WHAT TO DO
Everything in the listing below should be repeated exactly, apart from the pictures.

+ + + + +

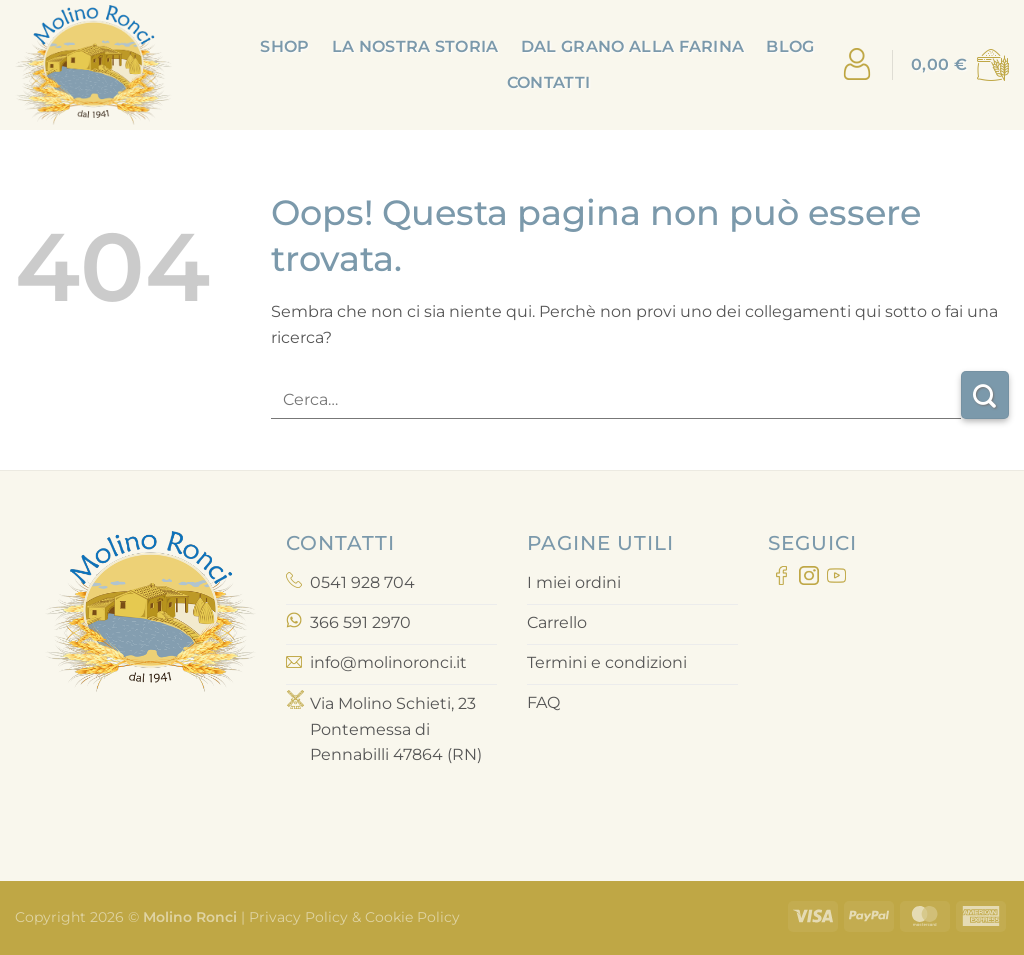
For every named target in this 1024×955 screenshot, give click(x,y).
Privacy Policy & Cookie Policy (352, 917)
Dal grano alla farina (633, 46)
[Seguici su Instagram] (808, 579)
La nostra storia (415, 46)
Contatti (549, 82)
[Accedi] (857, 65)
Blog (790, 46)
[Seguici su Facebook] (781, 579)
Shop (284, 46)
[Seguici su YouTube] (836, 579)
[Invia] (985, 395)
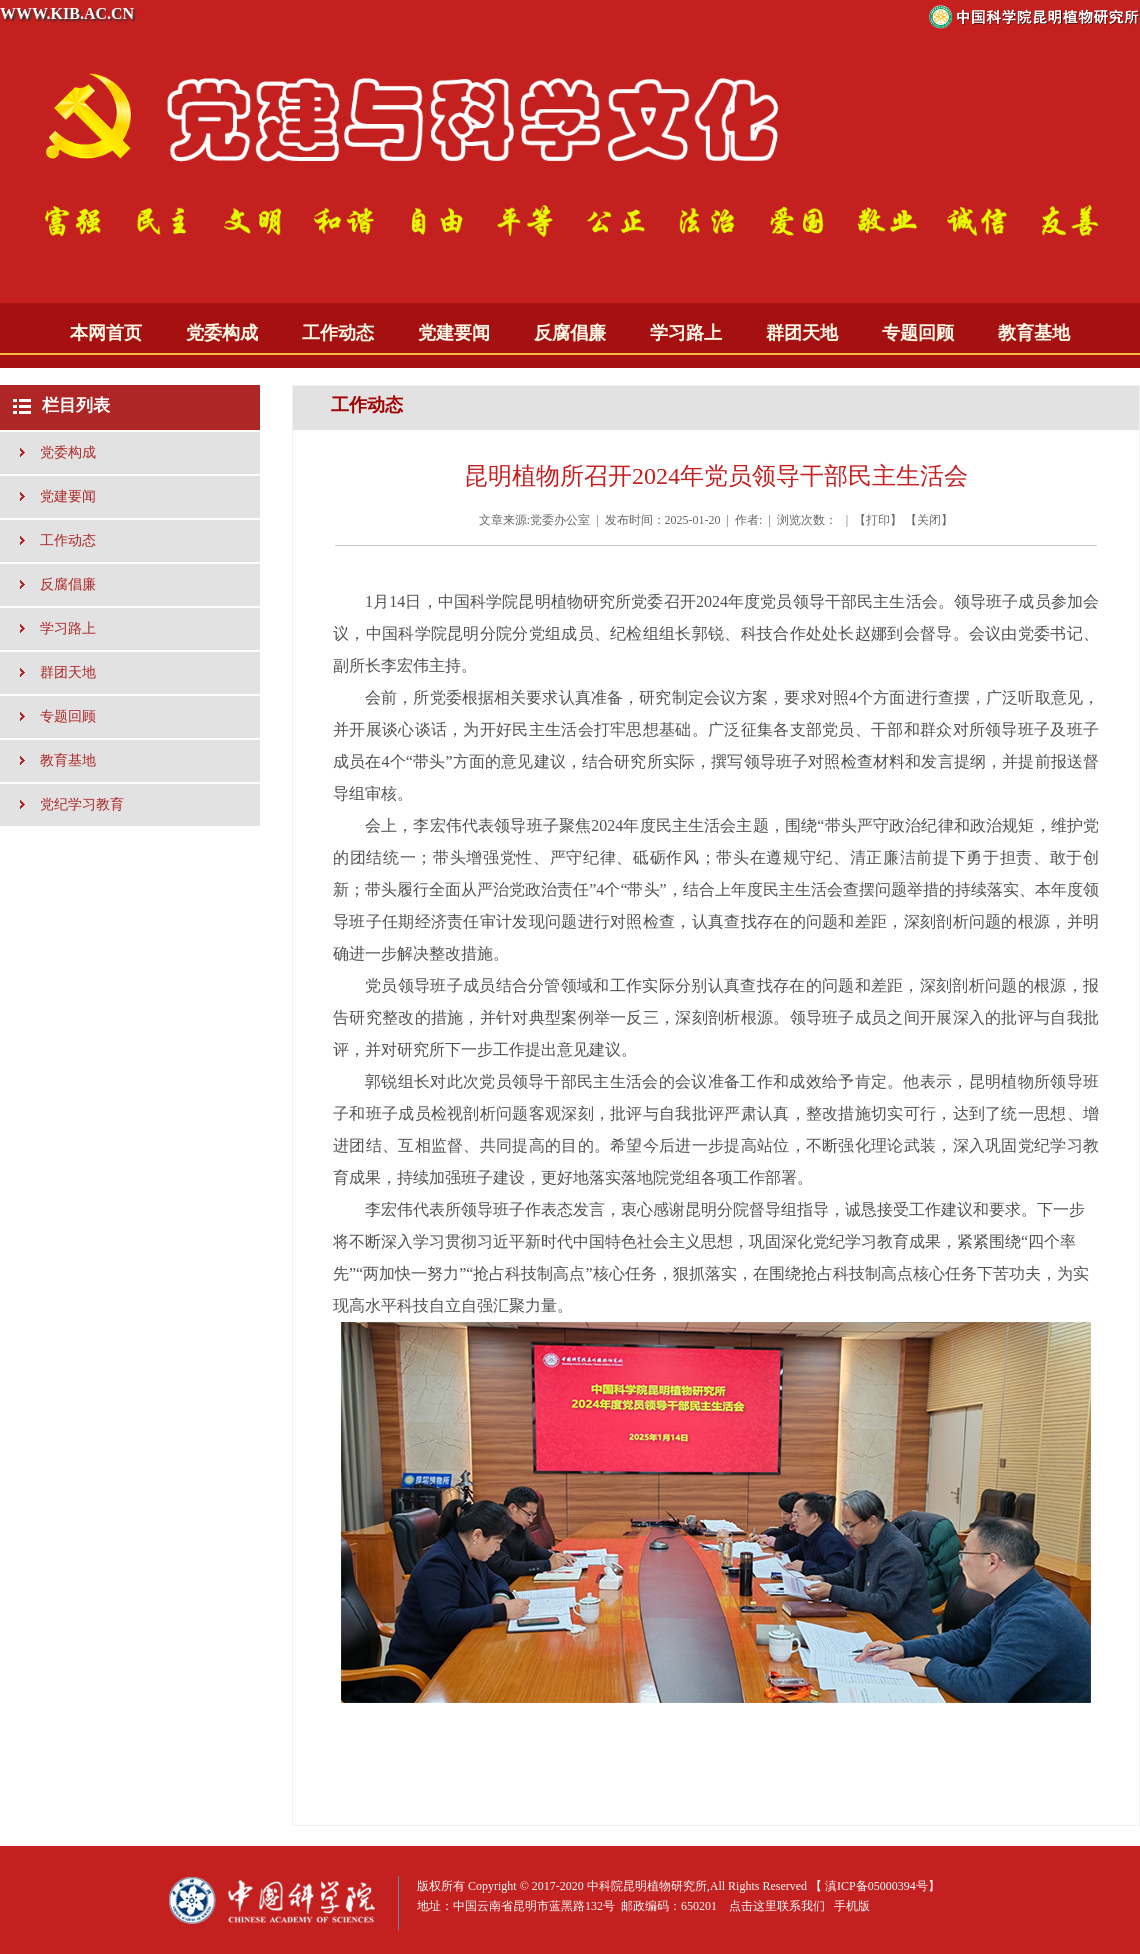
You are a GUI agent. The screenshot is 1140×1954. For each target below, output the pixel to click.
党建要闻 (454, 333)
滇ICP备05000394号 (876, 1886)
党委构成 (222, 333)
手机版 (852, 1906)
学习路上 (686, 333)
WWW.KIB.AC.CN (67, 13)
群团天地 (802, 333)
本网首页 (106, 333)
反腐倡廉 (570, 333)
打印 (878, 520)
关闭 (929, 520)
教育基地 (1034, 333)
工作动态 (338, 333)
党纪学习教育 (82, 804)
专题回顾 (918, 333)
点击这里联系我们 (777, 1906)
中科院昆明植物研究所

+ + + + +

TASK RESULT
For every named target in this 1024×955 screenshot, give click(x,y).
Privacy Policy & Cookie Policy (352, 917)
Dal grano alla farina (633, 46)
[Seguici su Instagram] (808, 579)
La nostra storia (415, 46)
Contatti (549, 82)
[Accedi] (857, 65)
Blog (790, 46)
[Seguici su Facebook] (781, 579)
Shop (284, 46)
[Seguici su YouTube] (836, 579)
[Invia] (985, 395)
You are a GUI agent. The screenshot is 1140×1954. For each target below, output the pixel to click.
党建要闻 (454, 333)
滇ICP备05000394号 (876, 1886)
党委构成 (222, 333)
手机版 (852, 1906)
学习路上 (686, 333)
WWW.KIB.AC.CN (67, 13)
群团天地 (802, 333)
本网首页 (106, 333)
反腐倡廉 (570, 333)
打印 (878, 520)
关闭 (929, 520)
教育基地 (1034, 333)
工作动态 (338, 333)
党纪学习教育 (82, 804)
专题回顾 (918, 333)
点击这里联系我们 (777, 1906)
中科院昆明植物研究所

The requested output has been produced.